[Assignment]
For the listing below, how many lines contain the word "grades"? Answer with only that figure.

═════ Records ═════

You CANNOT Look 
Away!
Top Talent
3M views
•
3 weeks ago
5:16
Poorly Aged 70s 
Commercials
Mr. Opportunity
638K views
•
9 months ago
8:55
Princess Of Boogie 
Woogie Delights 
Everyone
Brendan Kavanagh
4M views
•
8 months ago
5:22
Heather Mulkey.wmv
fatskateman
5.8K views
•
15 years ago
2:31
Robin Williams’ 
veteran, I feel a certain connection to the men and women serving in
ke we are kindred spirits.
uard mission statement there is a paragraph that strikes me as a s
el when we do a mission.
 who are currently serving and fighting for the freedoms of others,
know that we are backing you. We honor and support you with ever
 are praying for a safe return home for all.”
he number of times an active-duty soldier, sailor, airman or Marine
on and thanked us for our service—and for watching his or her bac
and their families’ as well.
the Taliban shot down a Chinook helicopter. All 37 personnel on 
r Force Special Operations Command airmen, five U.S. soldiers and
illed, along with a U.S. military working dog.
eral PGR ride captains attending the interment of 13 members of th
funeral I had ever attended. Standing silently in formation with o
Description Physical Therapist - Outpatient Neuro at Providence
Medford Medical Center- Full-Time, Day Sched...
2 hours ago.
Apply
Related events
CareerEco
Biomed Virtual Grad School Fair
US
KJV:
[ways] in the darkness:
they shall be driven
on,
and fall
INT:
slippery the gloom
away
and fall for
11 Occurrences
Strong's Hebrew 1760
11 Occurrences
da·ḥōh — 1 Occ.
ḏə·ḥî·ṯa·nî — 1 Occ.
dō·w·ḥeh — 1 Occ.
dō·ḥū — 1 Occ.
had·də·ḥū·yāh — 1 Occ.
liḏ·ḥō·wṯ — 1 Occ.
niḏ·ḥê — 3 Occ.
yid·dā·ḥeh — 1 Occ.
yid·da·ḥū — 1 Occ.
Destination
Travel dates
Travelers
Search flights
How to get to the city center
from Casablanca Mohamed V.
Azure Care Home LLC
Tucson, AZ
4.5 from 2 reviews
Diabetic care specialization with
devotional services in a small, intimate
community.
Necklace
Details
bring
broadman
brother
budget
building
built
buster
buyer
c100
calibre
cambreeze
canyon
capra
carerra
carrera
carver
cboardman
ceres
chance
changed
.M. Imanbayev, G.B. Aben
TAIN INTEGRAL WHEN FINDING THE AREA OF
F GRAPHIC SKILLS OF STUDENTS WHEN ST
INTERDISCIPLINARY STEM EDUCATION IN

═════
═════ Records ═════

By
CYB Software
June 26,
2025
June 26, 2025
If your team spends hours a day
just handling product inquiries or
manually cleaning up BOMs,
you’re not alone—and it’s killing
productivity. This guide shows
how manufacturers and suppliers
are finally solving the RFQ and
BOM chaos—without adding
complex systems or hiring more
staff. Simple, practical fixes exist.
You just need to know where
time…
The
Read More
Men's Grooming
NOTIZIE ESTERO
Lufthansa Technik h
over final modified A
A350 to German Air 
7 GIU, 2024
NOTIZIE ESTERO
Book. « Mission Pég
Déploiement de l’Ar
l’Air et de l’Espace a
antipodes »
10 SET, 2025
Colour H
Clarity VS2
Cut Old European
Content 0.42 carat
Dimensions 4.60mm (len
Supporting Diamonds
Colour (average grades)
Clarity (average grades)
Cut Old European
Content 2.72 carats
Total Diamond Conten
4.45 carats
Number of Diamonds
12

═════
═════ Records ═════

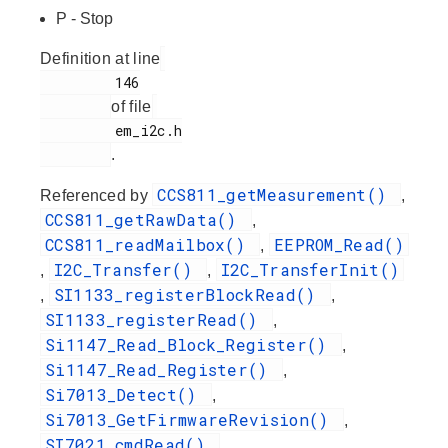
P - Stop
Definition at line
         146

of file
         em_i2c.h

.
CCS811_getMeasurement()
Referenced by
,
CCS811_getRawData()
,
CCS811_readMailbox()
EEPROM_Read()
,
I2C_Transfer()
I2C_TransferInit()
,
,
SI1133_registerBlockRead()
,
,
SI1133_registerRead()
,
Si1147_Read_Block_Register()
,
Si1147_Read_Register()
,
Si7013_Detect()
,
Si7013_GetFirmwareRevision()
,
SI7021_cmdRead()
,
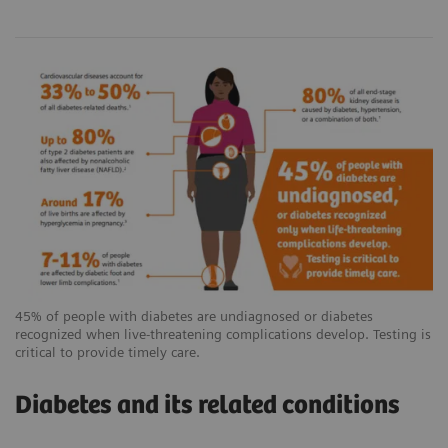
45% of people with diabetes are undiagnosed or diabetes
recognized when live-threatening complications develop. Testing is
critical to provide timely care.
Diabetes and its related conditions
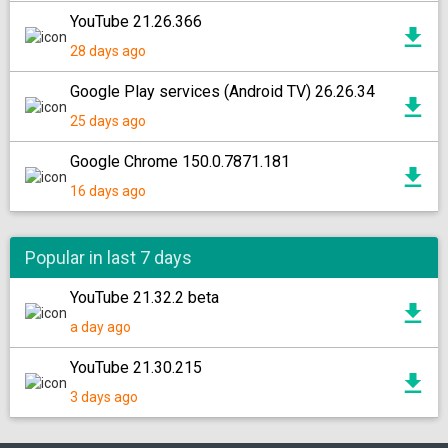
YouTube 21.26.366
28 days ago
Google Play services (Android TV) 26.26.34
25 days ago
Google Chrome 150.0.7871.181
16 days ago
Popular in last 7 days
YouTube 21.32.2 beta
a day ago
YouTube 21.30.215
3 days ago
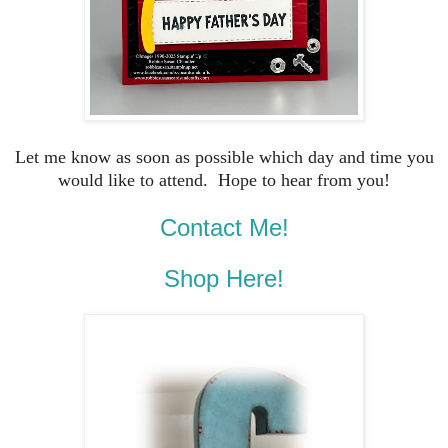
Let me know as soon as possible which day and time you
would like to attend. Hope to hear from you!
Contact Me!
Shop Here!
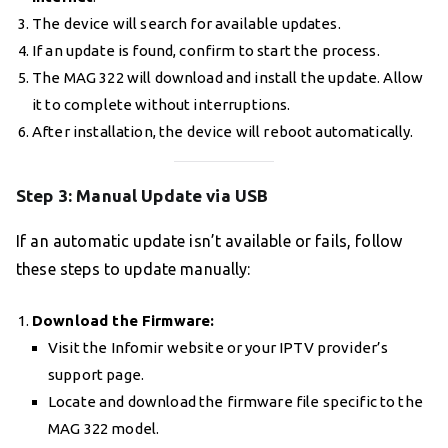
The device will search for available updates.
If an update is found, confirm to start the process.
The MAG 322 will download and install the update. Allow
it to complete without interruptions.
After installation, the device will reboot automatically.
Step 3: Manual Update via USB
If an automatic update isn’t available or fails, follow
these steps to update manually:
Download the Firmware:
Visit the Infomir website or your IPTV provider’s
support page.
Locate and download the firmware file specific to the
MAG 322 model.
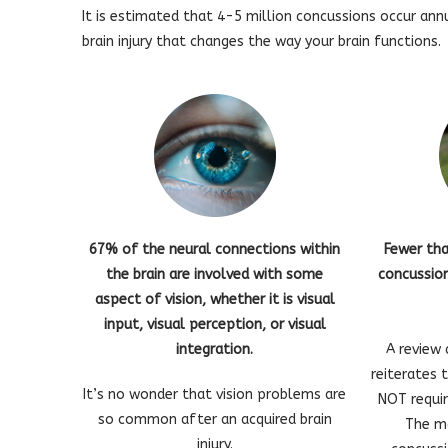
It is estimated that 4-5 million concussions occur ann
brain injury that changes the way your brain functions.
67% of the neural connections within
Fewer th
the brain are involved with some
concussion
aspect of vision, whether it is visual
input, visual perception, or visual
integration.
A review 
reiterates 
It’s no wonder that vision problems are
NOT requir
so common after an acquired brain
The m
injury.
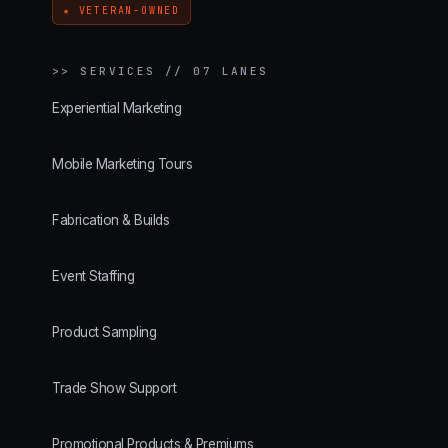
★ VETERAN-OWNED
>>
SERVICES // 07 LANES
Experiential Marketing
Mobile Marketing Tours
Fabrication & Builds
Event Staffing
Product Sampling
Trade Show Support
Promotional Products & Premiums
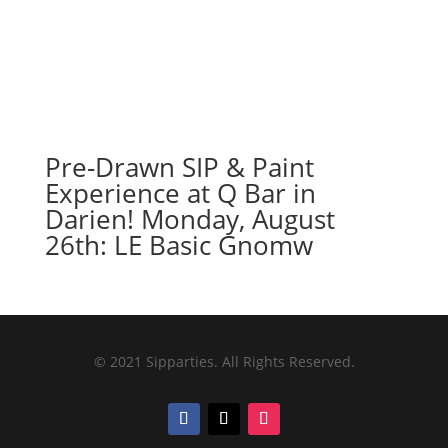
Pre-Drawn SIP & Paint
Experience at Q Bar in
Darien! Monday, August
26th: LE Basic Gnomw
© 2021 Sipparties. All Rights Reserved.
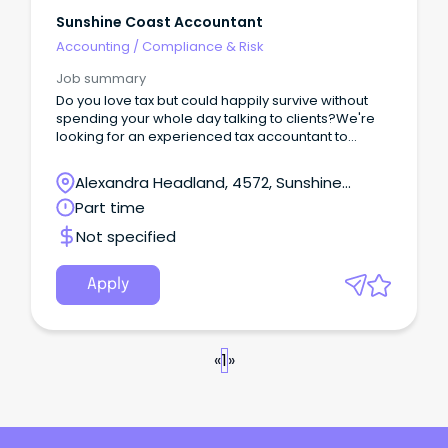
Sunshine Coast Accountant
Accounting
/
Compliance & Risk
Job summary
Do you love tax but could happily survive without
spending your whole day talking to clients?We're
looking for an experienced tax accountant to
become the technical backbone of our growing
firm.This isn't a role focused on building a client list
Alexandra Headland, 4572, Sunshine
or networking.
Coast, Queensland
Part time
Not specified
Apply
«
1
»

═════

[Answer area]
2